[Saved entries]
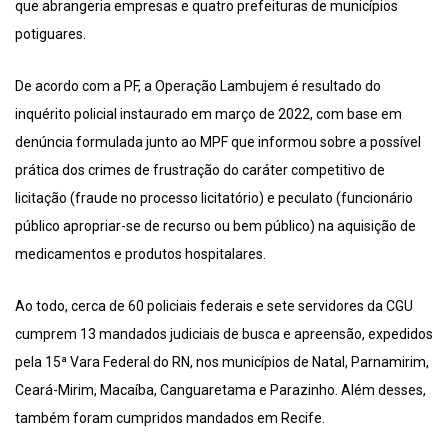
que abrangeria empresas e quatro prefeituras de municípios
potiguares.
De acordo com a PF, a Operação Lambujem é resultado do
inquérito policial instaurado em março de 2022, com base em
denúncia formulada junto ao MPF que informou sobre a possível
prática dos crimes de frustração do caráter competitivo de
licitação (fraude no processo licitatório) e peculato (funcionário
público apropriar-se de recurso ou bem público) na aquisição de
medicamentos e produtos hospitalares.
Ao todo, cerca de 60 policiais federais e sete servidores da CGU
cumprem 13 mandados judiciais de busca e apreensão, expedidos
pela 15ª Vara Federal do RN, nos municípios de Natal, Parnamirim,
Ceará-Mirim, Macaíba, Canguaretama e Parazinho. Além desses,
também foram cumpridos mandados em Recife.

...

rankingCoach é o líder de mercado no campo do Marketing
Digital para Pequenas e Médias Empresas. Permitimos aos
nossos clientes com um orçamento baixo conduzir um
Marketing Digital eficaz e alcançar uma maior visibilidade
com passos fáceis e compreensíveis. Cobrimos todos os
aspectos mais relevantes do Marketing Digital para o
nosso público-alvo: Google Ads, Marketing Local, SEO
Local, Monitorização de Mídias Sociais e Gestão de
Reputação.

- **To do**:
In the entries, how many lines include the string "público"? Only the number should be given.

- **Solution**:
2